One thing to remember in reading all health articles: there is more right with you than is wrong with you. So keep believing in yourself, do the work with a smile, and keep those you love close. Akpojotor: where there is life there is hope.
It's a paradox of life that the technologies we use to make life easier make other things more difficult in the long run. Take chairs, for example. We can't imagine life without them, but most of us have lost the ability to sit on the floor criss-cross applesauce. Shod feet and sitting through life have given us poor posture and chronic inflexibility. Forget those popular body shapes: pear, apple, square, or triangle. We're all becoming chairs!
And since you're probably sitting right now: shoulders back, tuck your chin, brace your core. See if you can hold that for a minute and don't hold your breath; breathe normally.
If we could only still squat like this little guy.
This, of course, is the way we used to sit long before we got fancy. But neither shoes nor chairs were designed to addict us. The smartphone and its primary pathogen, social media, are different stories. They are deliberately gamified to keep us swiping.
And what gets swiped? Yikes. Other than our identities, our energy, focus, and time.

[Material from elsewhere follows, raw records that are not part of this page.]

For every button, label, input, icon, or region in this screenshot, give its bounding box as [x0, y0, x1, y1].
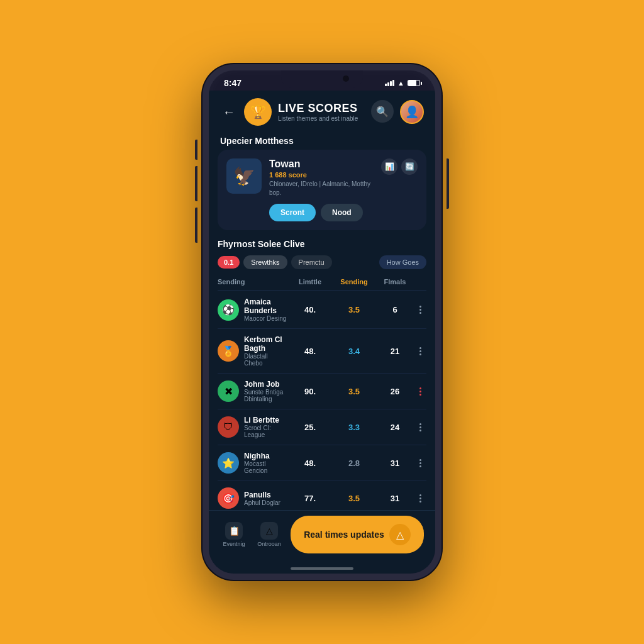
row-text: Johm Job Sunste Bntiga Dbintaling [244, 380, 288, 402]
row-menu[interactable] [414, 494, 426, 502]
filter-badge: 0.1 [218, 256, 240, 269]
row-finals: 24 [376, 423, 414, 432]
avatar[interactable]: 👤 [400, 100, 424, 124]
back-button[interactable]: ← [220, 103, 238, 122]
row-finals: 26 [376, 387, 414, 396]
row-sub: Scrocl Cl: League [244, 425, 288, 438]
app-title: LIVE SCORES [278, 102, 365, 115]
nav-item-control[interactable]: △ Ontrooan [255, 522, 283, 547]
table-row: 🏅 Kerbom Cl Bagth Dlasctall Chebo 48. 3.… [218, 329, 426, 374]
col-header-sending: Sending [218, 278, 288, 286]
row-limit: 48. [288, 347, 332, 356]
upcoming-label: Upecier Motthess [209, 131, 435, 150]
row-info: ⭐ Nighha Mocastl Gencion [218, 452, 288, 474]
row-menu[interactable] [414, 459, 426, 467]
filter-how-goes[interactable]: How Goes [379, 255, 426, 269]
events-icon: 📋 [225, 522, 243, 540]
nav-item-events[interactable]: 📋 Eventnig [220, 522, 248, 547]
row-name: Johm Job [244, 380, 288, 389]
card-info: Towan 1 688 score Chlonaver, lDrelo | Aa… [269, 158, 418, 221]
row-name: Kerbom Cl Bagth [244, 335, 288, 353]
row-avatar: ✖ [218, 380, 239, 402]
row-avatar: 🏅 [218, 340, 239, 362]
card-chart-icon[interactable]: 📊 [381, 158, 397, 175]
row-menu[interactable] [414, 423, 426, 431]
status-time: 8:47 [224, 78, 242, 88]
row-score: 3.5 [332, 494, 376, 503]
row-menu[interactable] [414, 347, 426, 355]
bottom-bar: 📋 Eventnig △ Ontrooan Real times updates… [209, 510, 435, 564]
table-header: Sending Limttle Sending Flmals [218, 275, 426, 291]
battery-icon [408, 80, 420, 86]
table-row: ⭐ Nighha Mocastl Gencion 48. 2.8 31 [218, 445, 426, 481]
mood-button[interactable]: Nood [321, 204, 363, 221]
row-score: 3.3 [332, 423, 376, 432]
row-menu[interactable] [414, 306, 426, 314]
row-score: 2.8 [332, 458, 376, 468]
row-name: Amaica Bunderls [244, 297, 288, 315]
row-finals: 21 [376, 347, 414, 356]
row-menu[interactable] [414, 387, 426, 396]
screen: ← 🏆 LIVE SCORES Listen themes and est in… [209, 91, 435, 510]
status-icons: ▲ [385, 79, 420, 87]
filter-row: 0.1 Srewthks Premctu How Goes [218, 255, 426, 269]
card-buttons: Scront Nood [269, 204, 418, 221]
filter-srewthks[interactable]: Srewthks [243, 255, 287, 269]
scout-button[interactable]: Scront [269, 204, 316, 221]
row-name: Li Berbtte [244, 416, 288, 425]
row-score: 3.5 [332, 305, 376, 314]
row-finals: 31 [376, 494, 414, 503]
row-limit: 40. [288, 305, 332, 314]
row-avatar: ⚽ [218, 299, 239, 321]
row-info: 🏅 Kerbom Cl Bagth Dlasctall Chebo [218, 335, 288, 367]
badge-emoji: 🦅 [233, 166, 255, 187]
row-text: Panulls Aphul Doglar [244, 491, 280, 506]
wifi-icon: ▲ [397, 79, 404, 87]
row-name: Nighha [244, 452, 288, 460]
home-bar [291, 567, 353, 570]
notch-camera [343, 75, 349, 82]
col-header-sending-val: Sending [332, 278, 376, 286]
row-name: Panulls [244, 491, 280, 499]
real-time-text: Real times updates [304, 530, 384, 540]
row-avatar: ⭐ [218, 452, 239, 474]
card-score: 1 688 score [269, 171, 381, 179]
phone-frame: 8:47 ▲ ← 🏆 [203, 64, 441, 580]
row-limit: 48. [288, 458, 332, 468]
row-sub: Aphul Doglar [244, 499, 280, 506]
table-row: 🛡 Li Berbtte Scrocl Cl: League 25. 3.3 2… [218, 409, 426, 445]
table-row: ✖ Johm Job Sunste Bntiga Dbintaling 90. … [218, 374, 426, 409]
notch [281, 70, 363, 88]
team-badge: 🦅 [226, 158, 262, 194]
scores-title: Fhyrnost Solee Clive [218, 239, 426, 249]
filter-premctu[interactable]: Premctu [291, 255, 332, 269]
card-title: Towan [269, 158, 381, 170]
real-time-updates-button[interactable]: Real times updates △ [291, 516, 424, 553]
header-text: LIVE SCORES Listen themes and est inable [278, 102, 365, 122]
signal-icon [385, 80, 394, 86]
control-label: Ontrooan [257, 541, 281, 547]
table-body: ⚽ Amaica Bunderls Maocor Desing 40. 3.5 … [218, 291, 426, 510]
table-row: ⚽ Amaica Bunderls Maocor Desing 40. 3.5 … [218, 291, 426, 329]
row-text: Li Berbtte Scrocl Cl: League [244, 416, 288, 438]
row-avatar: 🛡 [218, 416, 239, 438]
events-label: Eventnig [223, 541, 245, 547]
control-icon: △ [260, 522, 278, 540]
row-sub: Maocor Desing [244, 315, 288, 322]
row-text: Amaica Bunderls Maocor Desing [244, 297, 288, 322]
row-limit: 77. [288, 494, 332, 503]
app-subtitle: Listen themes and est inable [278, 115, 365, 122]
row-sub: Mocastl Gencion [244, 460, 288, 474]
logo-emoji: 🏆 [250, 104, 266, 119]
row-score: 3.5 [332, 387, 376, 396]
row-info: 🛡 Li Berbtte Scrocl Cl: League [218, 416, 288, 438]
search-button[interactable]: 🔍 [371, 100, 394, 123]
card-details: Chlonaver, lDrelo | Aalmanic, Motthy bop… [269, 180, 381, 197]
featured-card: 🦅 Towan 1 688 score Chlonaver, lDrelo | … [218, 150, 426, 230]
card-refresh-icon[interactable]: 🔄 [401, 158, 418, 175]
scores-section: Fhyrnost Solee Clive 0.1 Srewthks Premct… [209, 239, 435, 510]
row-info: ✖ Johm Job Sunste Bntiga Dbintaling [218, 380, 288, 402]
row-info: 🎯 Panulls Aphul Doglar [218, 487, 288, 509]
row-score: 3.4 [332, 347, 376, 356]
real-time-icon: △ [389, 524, 411, 545]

Has this ever happened to you? You're looking at your phone for something specific, and then blip! Where did the time go? What were you doing before? Fifteen-plus minutes have slipped by along with your focus. Argh! You've been tricked by the algorithm yet again - deliberately distracted! The devil on your shoulder has become the cell phone in your pocket.
Remember this acronym about your smartphone's ulterior motives and tricky games.
When people create goals or resolutions, they usually forget to plan for the inevitable distractions that come their way. How much time spent with your phone could be redirected to writing your book, walking outside, meditating, or meal prepping? According to national averages, 5.4 hours! That's a lot of dumbing down, and lots of people exceed that routinely.
So along with planning our goals, we also need a plan to maintain energy, focus, and time for what matters most by reducing distraction.
How about adding a short addendum to your goals with your own Phone Commandments?
Here are a few to get you started. You fill in the blanks.
Thou shall limit my mobile screen time to ____hours daily.
Thou shall not use the phone before ___am nor after ___pm.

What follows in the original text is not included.